Saved data entries:
▼
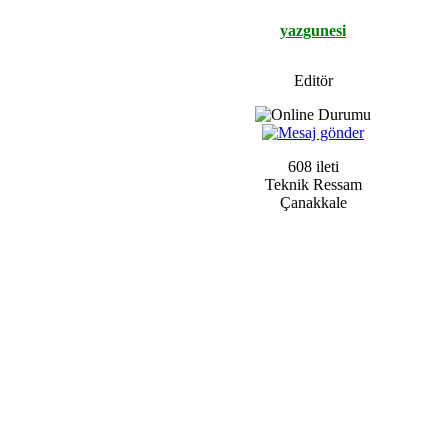
yazgunesi
Editör
608 ileti
Teknik Ressam
Çanakkale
▲
* _HOW TO COMPLETE THIS TASK_
Print the records above again exactly. Leave out the images.

* _RESPONSE AREA_
yazgunesi
Editör
608 ileti
Teknik Ressam
Çanakkale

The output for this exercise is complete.